_TASK ITEM_: Among the entries below, find the lines holding "Custom" and copy them.
■ ■ ■ ■ ■
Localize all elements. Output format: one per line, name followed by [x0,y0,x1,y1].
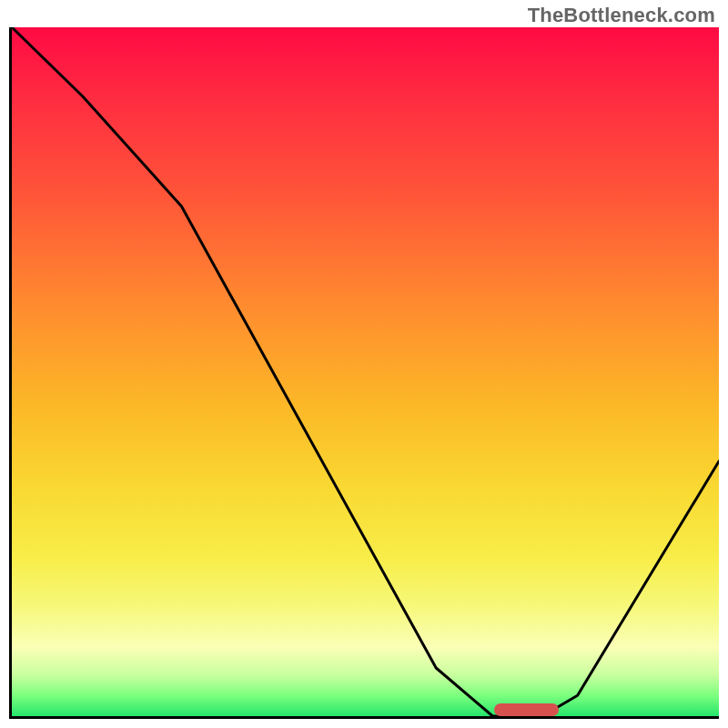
bottleneck-curve [12,27,719,716]
chart-frame: TheBottleneck.com [0,0,728,728]
watermark-text: TheBottleneck.com [528,4,715,27]
plot-area [9,27,719,719]
optimal-marker [494,703,558,716]
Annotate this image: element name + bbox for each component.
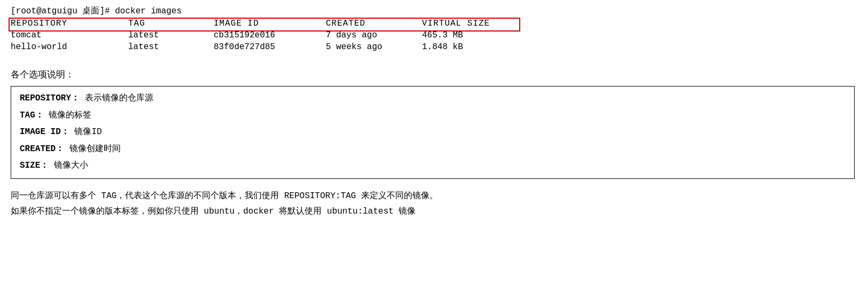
docker-table-wrapper: REPOSITORY TAG IMAGE ID CREATED VIRTUAL …	[11, 18, 518, 53]
table-cell: 465.3 MB	[422, 29, 518, 41]
col-header-virtual-size: VIRTUAL SIZE	[422, 18, 518, 29]
description-value: 镜像ID	[69, 127, 102, 137]
table-cell: tomcat	[11, 29, 128, 41]
description-row: REPOSITORY： 表示镜像的仓库源	[20, 92, 846, 106]
description-row: TAG： 镜像的标签	[20, 109, 846, 123]
description-value: 镜像创建时间	[64, 144, 121, 154]
table-cell: cb315192e016	[214, 29, 326, 41]
table-cell: 7 days ago	[326, 29, 422, 41]
description-row: IMAGE ID： 镜像ID	[20, 126, 846, 139]
description-key: REPOSITORY：	[20, 93, 80, 103]
table-cell: latest	[128, 29, 214, 41]
table-row: hello-worldlatest83f0de727d855 weeks ago…	[11, 41, 518, 53]
table-cell: hello-world	[11, 41, 128, 53]
description-value: 镜像大小	[49, 161, 88, 170]
description-key: CREATED：	[20, 144, 64, 154]
terminal-prompt: [root@atguigu 桌面]# docker images	[11, 5, 857, 17]
table-cell: 1.848 kB	[422, 41, 518, 53]
description-key: SIZE：	[20, 161, 49, 170]
docker-images-table: REPOSITORY TAG IMAGE ID CREATED VIRTUAL …	[11, 18, 518, 53]
col-header-tag: TAG	[128, 18, 214, 29]
table-cell: 5 weeks ago	[326, 41, 422, 53]
description-value: 镜像的标签	[44, 111, 92, 120]
col-header-repository: REPOSITORY	[11, 18, 128, 29]
table-header-row: REPOSITORY TAG IMAGE ID CREATED VIRTUAL …	[11, 18, 518, 29]
section-title: 各个选项说明：	[11, 68, 857, 81]
description-box: REPOSITORY： 表示镜像的仓库源TAG： 镜像的标签IMAGE ID： …	[11, 86, 855, 179]
footer-line2: 如果你不指定一个镜像的版本标签，例如你只使用 ubuntu，docker 将默认…	[11, 204, 857, 219]
description-value: 表示镜像的仓库源	[80, 93, 153, 103]
table-cell: 83f0de727d85	[214, 41, 326, 53]
terminal-section: [root@atguigu 桌面]# docker images REPOSIT…	[11, 5, 857, 56]
table-row: tomcatlatestcb315192e0167 days ago465.3 …	[11, 29, 518, 41]
col-header-image-id: IMAGE ID	[214, 18, 326, 29]
col-header-created: CREATED	[326, 18, 422, 29]
description-key: IMAGE ID：	[20, 127, 69, 137]
description-row: SIZE： 镜像大小	[20, 159, 846, 173]
footer-line1: 同一仓库源可以有多个 TAG，代表这个仓库源的不同个版本，我们使用 REPOSI…	[11, 189, 857, 204]
description-row: CREATED： 镜像创建时间	[20, 143, 846, 156]
footer-text: 同一仓库源可以有多个 TAG，代表这个仓库源的不同个版本，我们使用 REPOSI…	[11, 189, 857, 219]
description-key: TAG：	[20, 111, 44, 120]
table-cell: latest	[128, 41, 214, 53]
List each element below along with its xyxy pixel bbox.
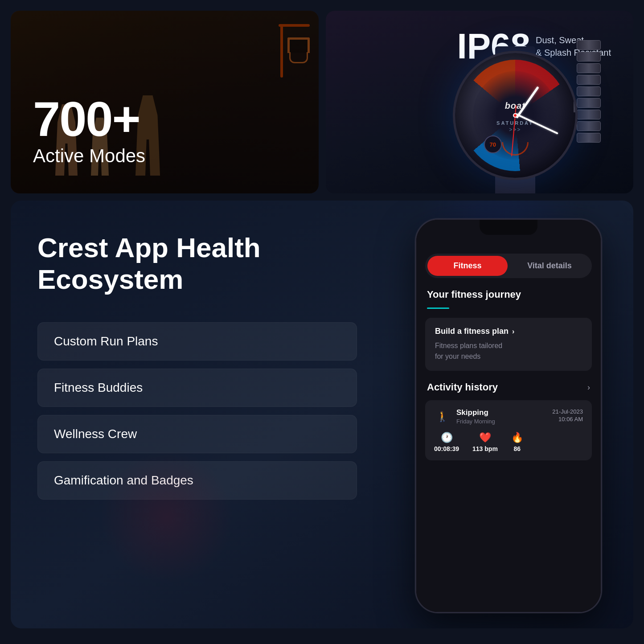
bottom-section: Crest App Health Ecosystem Custom Run Pl… [11, 201, 633, 628]
fitness-plan-card: Build a fitness plan › Fitness plans tai… [425, 318, 592, 371]
ecosystem-title: Crest App Health Ecosystem [37, 232, 357, 295]
watch-face: boat SATURDAY >>> 70 [453, 51, 578, 180]
activity-name: Skipping [456, 408, 495, 417]
activity-stats: 🕐 00:08:39 ❤️ 113 bpm 🔥 86 [434, 432, 583, 452]
stat-duration: 🕐 00:08:39 [434, 432, 459, 452]
stat-heart: ❤️ 113 bpm [472, 432, 498, 452]
sports-card: 700+ Active Modes [11, 11, 319, 193]
phone-notch [480, 220, 537, 235]
app-tabs: Fitness Vital details [425, 254, 592, 278]
active-modes-number: 700+ [33, 94, 145, 144]
stat-calories-value: 86 [514, 445, 521, 452]
feature-gamification[interactable]: Gamification and Badges [37, 461, 357, 500]
plan-chevron-icon: › [512, 328, 514, 336]
activity-item-top: 🚶 Skipping Friday Morning 21-Jul-2023 10… [434, 408, 583, 425]
top-section: 700+ Active Modes IP68 Dust, Sweat & Spl… [0, 0, 644, 201]
activity-chevron-icon[interactable]: › [587, 383, 590, 392]
tab-fitness[interactable]: Fitness [427, 256, 508, 276]
tab-vital[interactable]: Vital details [509, 256, 590, 276]
feature-fitness-buddies[interactable]: Fitness Buddies [37, 369, 357, 407]
clock-icon: 🕐 [441, 432, 453, 443]
phone-screen: Fitness Vital details Your fitness journ… [416, 220, 601, 612]
fitness-journey-title: Your fitness journey [416, 289, 601, 300]
watch-visual: boat SATURDAY >>> 70 [426, 15, 604, 193]
activity-date-info: 21-Jul-2023 10:06 AM [552, 408, 583, 422]
activity-time: 10:06 AM [552, 416, 583, 422]
fitness-plan-desc: Fitness plans tailoredfor your needs [435, 340, 582, 362]
activity-history-header: Activity history › [416, 381, 601, 393]
activity-history-title: Activity history [427, 381, 498, 393]
watch-arrows: >>> [509, 127, 521, 133]
activity-date: 21-Jul-2023 [552, 408, 583, 415]
feature-list: Custom Run Plans Fitness Buddies Wellnes… [37, 322, 357, 500]
stat-heart-value: 113 bpm [472, 445, 498, 452]
fitness-plan-link[interactable]: Build a fitness plan › [435, 327, 514, 336]
phone-left-btn [415, 287, 416, 313]
sports-stats: 700+ Active Modes [33, 94, 145, 167]
feature-custom-run[interactable]: Custom Run Plans [37, 322, 357, 361]
right-panel: Fitness Vital details Your fitness journ… [384, 201, 633, 628]
fire-icon: 🔥 [511, 432, 523, 443]
phone-side-btn-1 [601, 273, 602, 295]
watch-card: IP68 Dust, Sweat & Splash Resistant [326, 11, 634, 193]
cyan-accent-bar [427, 308, 449, 309]
stat-calories: 🔥 86 [511, 432, 523, 452]
active-modes-label: Active Modes [33, 145, 145, 167]
phone-mockup: Fitness Vital details Your fitness journ… [415, 218, 602, 613]
stat-duration-value: 00:08:39 [434, 445, 459, 452]
phone-side-btn-2 [601, 304, 602, 340]
heart-icon: ❤️ [479, 432, 491, 443]
activity-sub-label: Friday Morning [456, 418, 495, 425]
left-panel: Crest App Health Ecosystem Custom Run Pl… [11, 201, 384, 628]
fitness-plan-header: Build a fitness plan › [435, 327, 582, 336]
activity-info-left: 🚶 Skipping Friday Morning [434, 408, 495, 425]
activity-item-skipping: 🚶 Skipping Friday Morning 21-Jul-2023 10… [425, 400, 592, 460]
chain-links [573, 33, 604, 189]
feature-wellness-crew[interactable]: Wellness Crew [37, 415, 357, 453]
activity-icon: 🚶 [434, 409, 450, 425]
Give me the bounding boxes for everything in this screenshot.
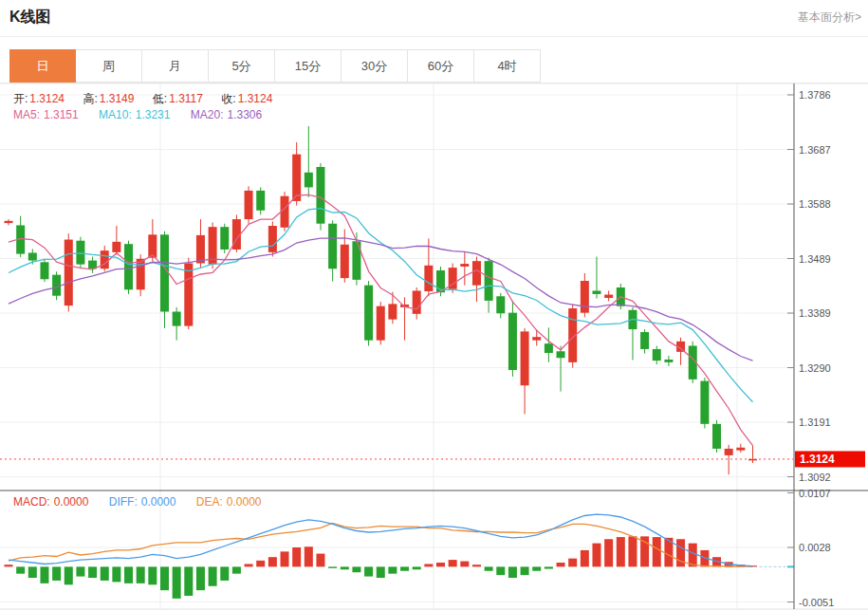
- svg-text:1.3389: 1.3389: [799, 307, 831, 319]
- svg-text:1.3687: 1.3687: [799, 144, 831, 156]
- tab-60min[interactable]: 60分: [408, 49, 474, 83]
- fundamental-analysis-link[interactable]: 基本面分析>: [798, 9, 861, 26]
- tab-5min[interactable]: 5分: [209, 49, 275, 83]
- tab-4hour[interactable]: 4时: [474, 49, 541, 83]
- svg-text:0.0107: 0.0107: [799, 488, 831, 499]
- macd-panel: [5, 514, 795, 599]
- page-title: K线图: [9, 8, 51, 28]
- svg-text:1.3786: 1.3786: [799, 89, 831, 101]
- svg-text:0.0028: 0.0028: [799, 542, 831, 553]
- svg-text:1.3191: 1.3191: [799, 417, 831, 428]
- kline-page: { "header": { "title": "K线图", "link": "基…: [0, 0, 868, 611]
- svg-text:1.3290: 1.3290: [799, 362, 831, 374]
- current-price-badge: 1.3124: [795, 451, 865, 467]
- svg-text:1.3124: 1.3124: [800, 453, 835, 466]
- tab-15min[interactable]: 15分: [275, 49, 342, 83]
- svg-text:-0.0051: -0.0051: [799, 597, 834, 608]
- tab-month[interactable]: 月: [142, 49, 209, 83]
- tab-day[interactable]: 日: [9, 49, 76, 83]
- timeframe-tabs: 日 周 月 5分 15分 30分 60分 4时: [9, 49, 541, 83]
- svg-text:1.3489: 1.3489: [799, 253, 831, 265]
- svg-text:1.3588: 1.3588: [799, 198, 831, 210]
- tab-week[interactable]: 周: [76, 49, 142, 83]
- tab-30min[interactable]: 30分: [342, 49, 408, 83]
- kline-chart-canvas[interactable]: 1.37861.36871.35881.34891.33891.32901.31…: [0, 0, 868, 611]
- svg-text:1.3092: 1.3092: [799, 472, 831, 483]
■ ■ ■ ■ ■
_WRITTEN RESPONSE_:
bottom-section: Crest App Health Ecosystem Custom Run Pl… [11, 201, 633, 628]
feature-list: Custom Run Plans Fitness Buddies Wellnes… [37, 322, 357, 500]
feature-custom-run[interactable]: Custom Run Plans [37, 322, 357, 361]
left-panel: Crest App Health Ecosystem Custom Run Pl… [11, 201, 384, 628]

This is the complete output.